With the exception of bariatric surgery, most anti obesity interventions that target energy intake result in moderate and often temporary weight loss. Sadly medicines aimed at loosing weight have not being effective for long term and sustainable weight loss. Notably, physical activity, the most physiological approach to burning energy, is not easy to sustain over the long term.
Very recently, a new weight loss strategy has been proposed that harnesses the energy burning properties of brown adipose tissue (BAT). Although BAT deposits have long been assumed to regress shortly after birth, recent studies have revealed that human adults possess BAT in the cervical –supraclavicular (i.e. neck, the most common location), perirenal/adrenal, paravertebral regions as well as around major arteries.(3) BAT has been shown to decrease with increasing BMI, percent body fat, age and plasma glucose levels(4).
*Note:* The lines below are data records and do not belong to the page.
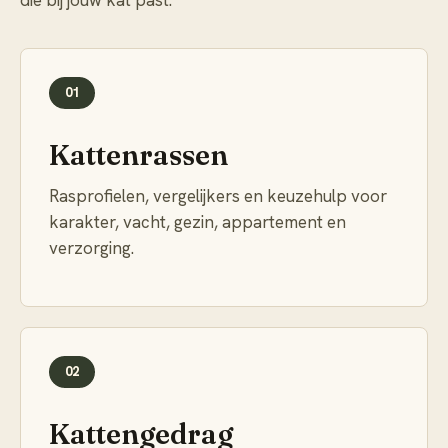
die bij jouw kat past.
01
Kattenrassen
Rasprofielen, vergelijkers en keuzehulp voor
karakter, vacht, gezin, appartement en
verzorging.
02
Kattengedrag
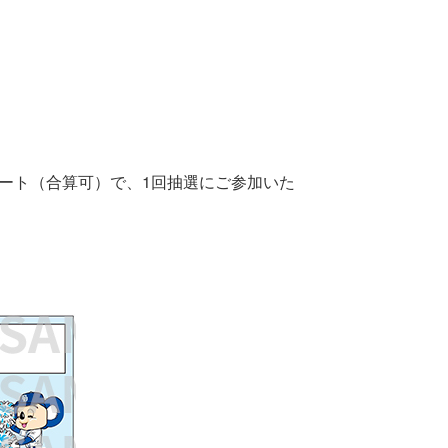
シート（合算可）で、1回抽選にご参加いた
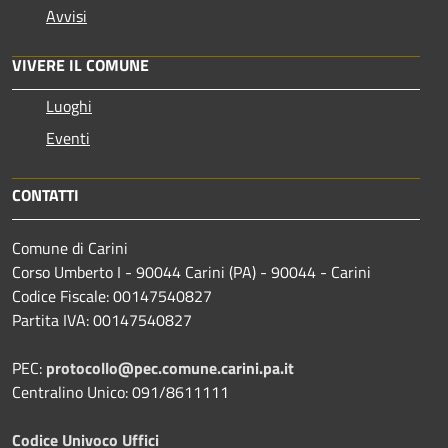
Avvisi
VIVERE IL COMUNE
Luoghi
Eventi
CONTATTI
Comune di Carini
Corso Umberto I - 90044 Carini (PA) - 90044 - Carini
Codice Fiscale: 00147540827
Partita IVA: 00147540827
PEC:
protocollo@pec.comune.carini.pa.it
Centralino Unico: 091/8611111
Codice Univoco Uffici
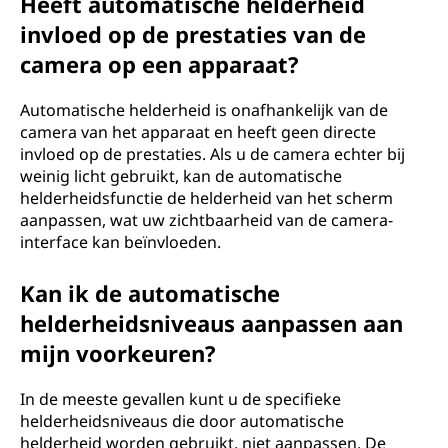
Heeft automatische helderheid
invloed op de prestaties van de
camera op een apparaat?
Automatische helderheid is onafhankelijk van de
camera van het apparaat en heeft geen directe
invloed op de prestaties. Als u de camera echter bij
weinig licht gebruikt, kan de automatische
helderheidsfunctie de helderheid van het scherm
aanpassen, wat uw zichtbaarheid van de camera-
interface kan beïnvloeden.
Kan ik de automatische
helderheidsniveaus aanpassen aan
mijn voorkeuren?
In de meeste gevallen kunt u de specifieke
helderheidsniveaus die door automatische
helderheid worden gebruikt, niet aanpassen. De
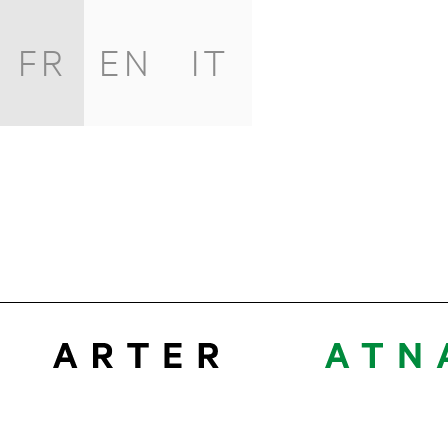
FR
EN
IT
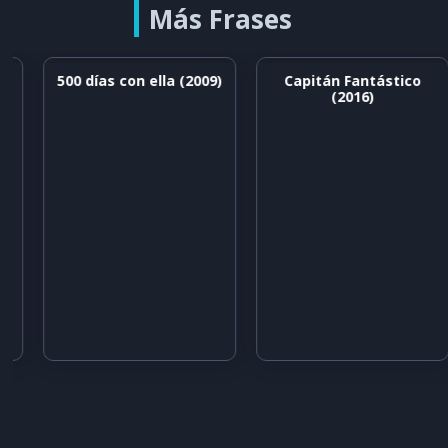
Más Frases
500 días con ella (2009)
Capitán Fantástico
(2016)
Cold induced BAT activation stimulates lipolysis (burning fat). Free fatty acids released from fat stimulate thermogenesis. This information is necessary to develop safe and effective medicines to stimulate BAT thermogenesis (5). A promising strategy may involve transforming the more abundant white fat cells into tissue that behaves like BAT, the so called “beige” or “brite” (brown in white) fat.(6)
Finally, since energy balance is tightly controlled by homeostatic mechanisms, the body may compensate for a sustained cold-induced activation of BAT thermogenesis by inducing hunger or increasing the metabolic efficiency of other tissues such as the muscle.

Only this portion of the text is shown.